A straightforward approach to find out the state sequences of the system is to first divide the pattern sequences into short segments corresponding to different states and then to classify them using stationary models. The final recognition result is then obtained by classifying the sequence of these intermediate results. However, sometimes the segmentation and the final classification problems are tied closely together as also in the two given examples. The most likely rival result candidates may require different segmentations so that a separate segmentation phase may destroy some of the essential information for the classification.
In the pattern sequence recognition problems the information about the state of the system is often not transmitted explicitly, but only in the stochastic features of the emitted patterns. The feature vectors computed from the successive observations then form a discrete time stochastic process, where the individual feature vectors provide only local hints of the underlying states.
A method used in this work to join the segmentation and segment classification into a unified probabilistic approach is the hidden Markov model (HMM). The popularity of the model is based on its simple mathematical formulation that allows efficient implementations. The model is particularly widespread in ASR despite the fact that the Markov property, according to which the transition probability to a new state depends only on the current process state, does not accurately hold for speech.

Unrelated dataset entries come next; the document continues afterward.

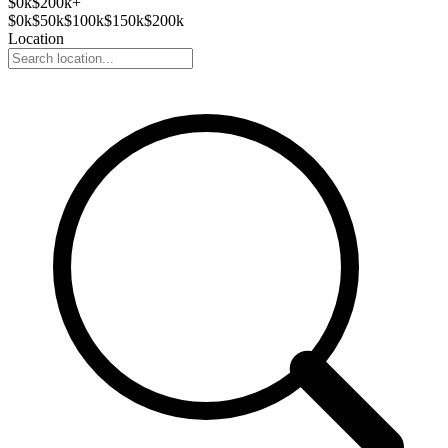
$
0
k
$200k+
$
0
k
$
50
k
$
100
k
$
150
k
$
200
k
Location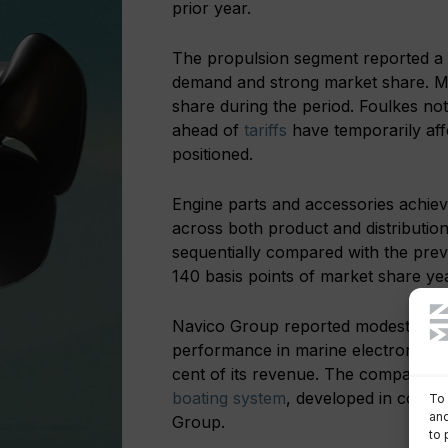
prior year.
The propulsion segment reported a 1
demand and strong market share. Me
share during the period. Foulkes not
ahead of
tariffs
have temporarily af
positioned.
Engine parts and accessories achieve
across both product and distributi
sequentially compared with the previ
140 basis points of market share yea
Navico Group reported modest sales
performance in marine electronics 
cent of its revenue. The company a
boating system
, developed in collab
To 
and
Group.
to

The training of the HMM based recognition models occurs automatically eliminating most of the irritating manual segmentation and labeling work. For ASR, the models learn the characteristics of the states and transitions directly from the collected speech samples requiring only some initial values for the parameters and the phonetic transcription of the collected words. The most difficult and crucial thing to learn is how to model the emitted features of the states, because the densities of the outputs are not simply parameterizable and the models should also tolerate some variation in the data. In practice, there will probably always be states that do not get enough data to allow confident density estimates and yet the models should generalize well to unknown test data.
Artificial neural networks (ANNs) have some properties that suit well to the computation of the likelihoods of the states corresponding to the observed features. ANNs do not make as restricting assumptions on the parameterization of the densities as the conventional statistical methods and they can be flexibly extended and can operate with high speed by using only simple processing elements. Also simple training methods can be developed to allow the learning of the discriminative features between the models.